2 cups Pumpkin Puree (fresh or canned)*
1-1/2 cup Evaporated Milk (1 12-ounce can)
1/4 cup Brown Sugar
1/2 cup White Sugar**
1 tsp Cinnamon
1/2 tsp Salt
1/2 tsp Ginger
1/4 tsp Nutmeg
1/8 tsp Ground Cloves
2 Eggs, lightly beaten
1/2 cup Shredded, Sweetened Coconut (optional)
1 9″ Deep-Dish Pie Shell (homemade or frozen)
**My mom’s recipe calls for 1 cup sugar, which produces an extremely sweet pie. I cut the white sugar to 1/2 cup, which still produces a deliciously sweetened pie.
1. Preheat oven to 425 degrees F.
2. In a bowl, whisk together all ingredients until well combined. Stir in the coconut, if desired.

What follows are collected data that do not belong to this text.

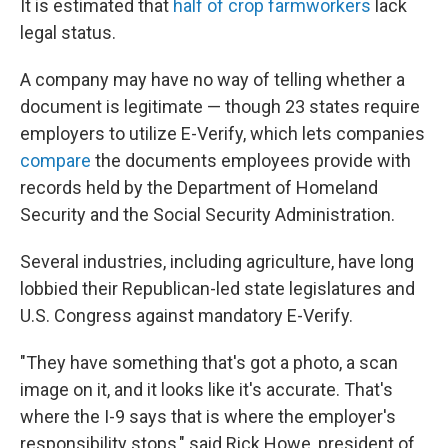
It is estimated that
half of crop farmworkers
lack
legal status.
A company may have no way of telling whether a
document is legitimate — though 23 states require
employers to utilize E-Verify, which lets companies
compare
the documents employees provide with
records held by the Department of Homeland
Security and the Social Security Administration.
Several industries, including agriculture, have long
lobbied their Republican-led state legislatures and
U.S. Congress against mandatory E-Verify.
"They have something that's got a photo, a scan
image on it, and it looks like it's accurate. That's
where the I-9 says that is where the employer's
responsibility stops," said Rick Howe, president of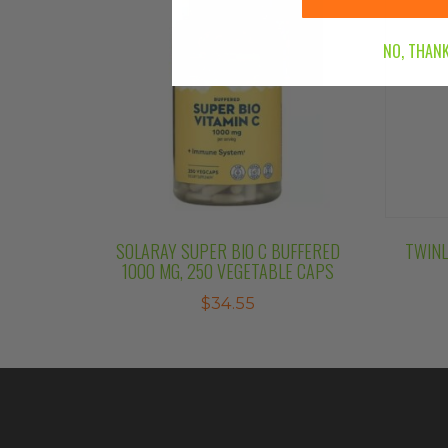
NO, THANK
SOLARAY SUPER BIO C BUFFERED
TWINL
1000 MG, 250 VEGETABLE CAPS
$
34.55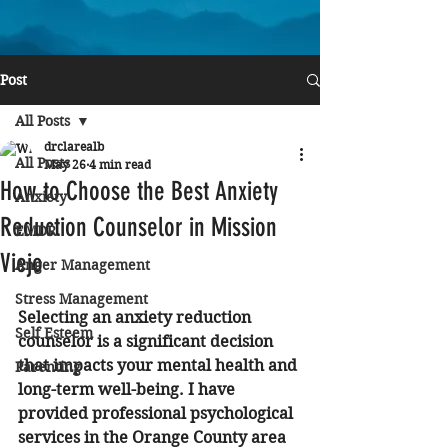
Post
All Posts
drclarealb
All Posts
May 26
4 min read
How to Choose the Best Anxiety
Anxiety
Reduction Counselor in Mission
EMDR
Viejo
Anger Management
Stress Management
Selecting an anxiety reduction 
Self Esteem
counselor is a significant decision 
that impacts your mental health and 
Parenting
long-term well-being. I have 
provided professional psychological 
services in the Orange County area 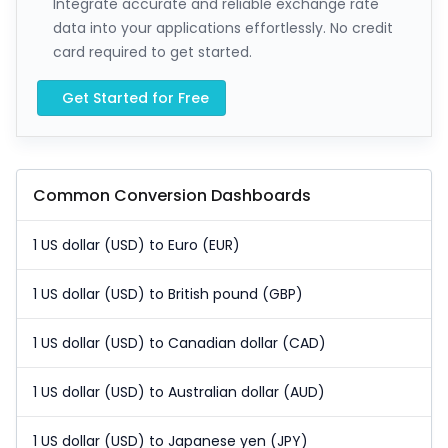
Integrate accurate and reliable exchange rate
data into your applications effortlessly. No credit
card required to get started.
Get Started for Free
Common Conversion Dashboards
1 US dollar (USD) to Euro (EUR)
1 US dollar (USD) to British pound (GBP)
1 US dollar (USD) to Canadian dollar (CAD)
1 US dollar (USD) to Australian dollar (AUD)
1 US dollar (USD) to Japanese yen (JPY)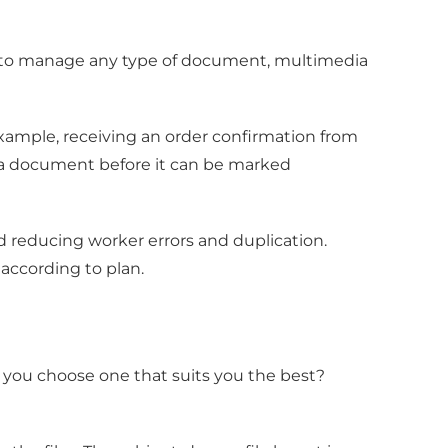
 to manage any type of document, multimedia
xample, receiving an order confirmation from
ew a document before it can be marked
reducing worker errors and duplication.
according to plan.
you choose one that suits you the best?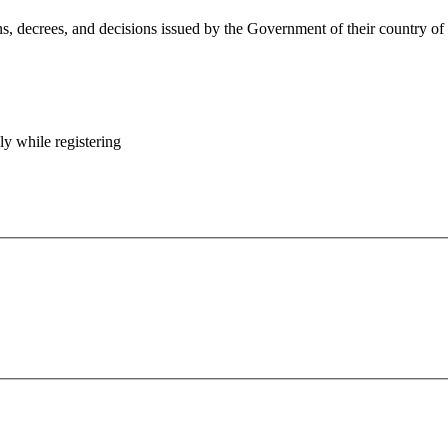
 decrees, and decisions issued by the Government of their country of ori
y while registering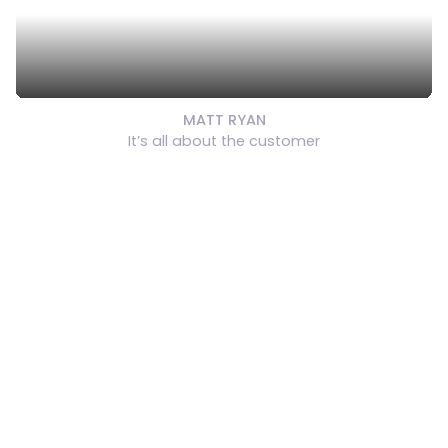
MATT RYAN
It’s all about the customer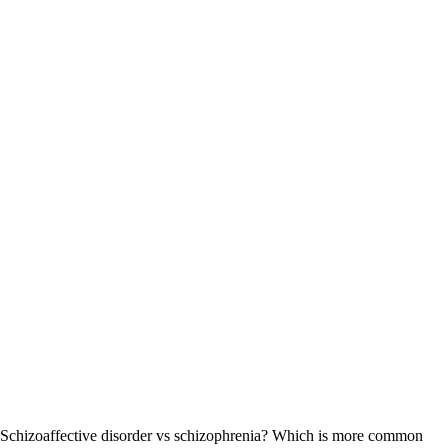
Schizoaffective disorder vs schizophrenia? Which is more common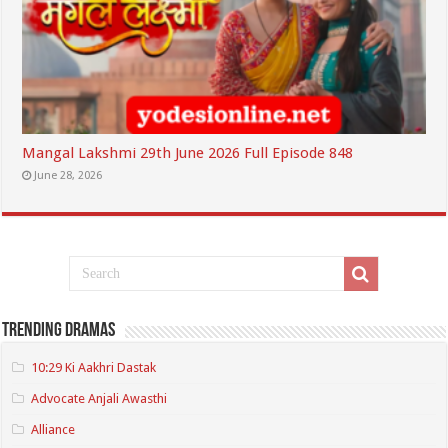
Mangal Lakshmi 29th June 2026 Full Episode 848
June 28, 2026
Trending Dramas
10:29 Ki Aakhri Dastak
Advocate Anjali Awasthi
Alliance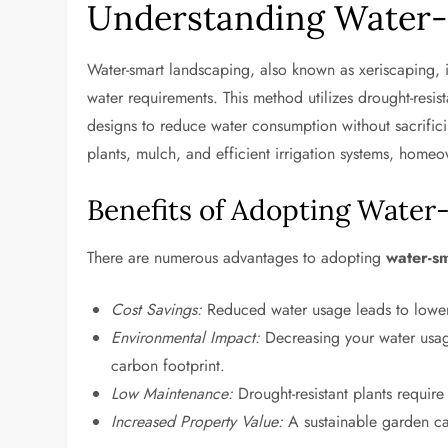
Understanding Water-
Water-smart landscaping, also known as xeriscaping, i
water requirements. This method utilizes drought-resista
designs to reduce water consumption without sacrifici
plants, mulch, and efficient irrigation systems, homeo
Benefits of Adopting Wate
There are numerous advantages to adopting
water-s
Cost Savings:
Reduced water usage leads to lower ut
Environmental Impact:
Decreasing your water usag
carbon footprint.
Low Maintenance:
Drought-resistant plants require
Increased Property Value:
A sustainable garden ca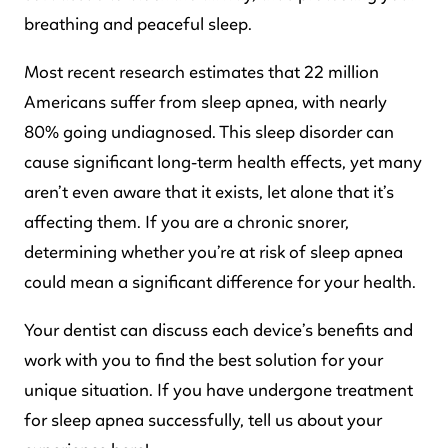
breathing and peaceful sleep.
Most recent research estimates that 22 million
Americans suffer from sleep apnea, with nearly
80% going undiagnosed. This sleep disorder can
cause significant long-term health effects, yet many
aren’t even aware that it exists, let alone that it’s
affecting them. If you are a chronic snorer,
determining whether you’re at risk of sleep apnea
could mean a significant difference for your health.
Your dentist can discuss each device’s benefits and
work with you to find the best solution for your
unique situation. If you have undergone treatment
for sleep apnea successfully, tell us about your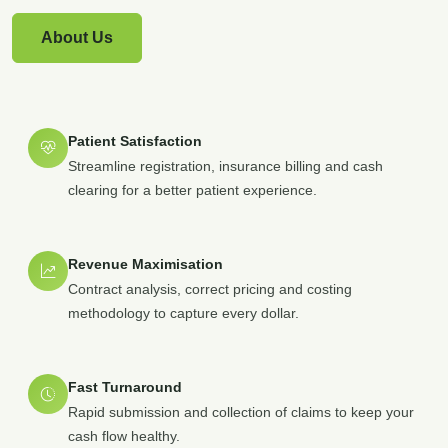
About Us
Patient Satisfaction
Streamline registration, insurance billing and cash
clearing for a better patient experience.
Revenue Maximisation
Contract analysis, correct pricing and costing
methodology to capture every dollar.
Fast Turnaround
Rapid submission and collection of claims to keep your
cash flow healthy.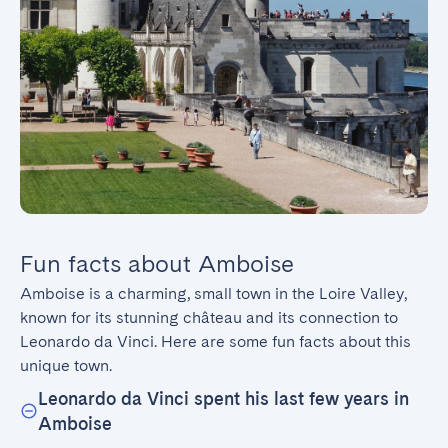
Fun facts about Amboise
Amboise is a charming, small town in the Loire Valley, 
known for its stunning château and its connection to 
Leonardo da Vinci. Here are some fun facts about this 
unique town.
Leonardo da Vinci spent his last few years in
Amboise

3. Place the pie shell on a foil lined baking sheet, to prevent oven spill-over. Pour the mixture into the pie shell.*
4. Bake for 15 minutes at 425 degrees F. Lower the heat to 350 degrees F. Continue cooking for 45-55 minutes, until the tip of a knife, inserted about an inch from the edge, comes out mostly clean.
5. Allow to cool for about an hour. Then refrigerate to completely cool. Serve with whipped cream.
*You will probably have some leftover filling. Use it in individual pie shells to make mini pies or simply pour it in a ramekin or small baking dish and bake, for a little crustless pie.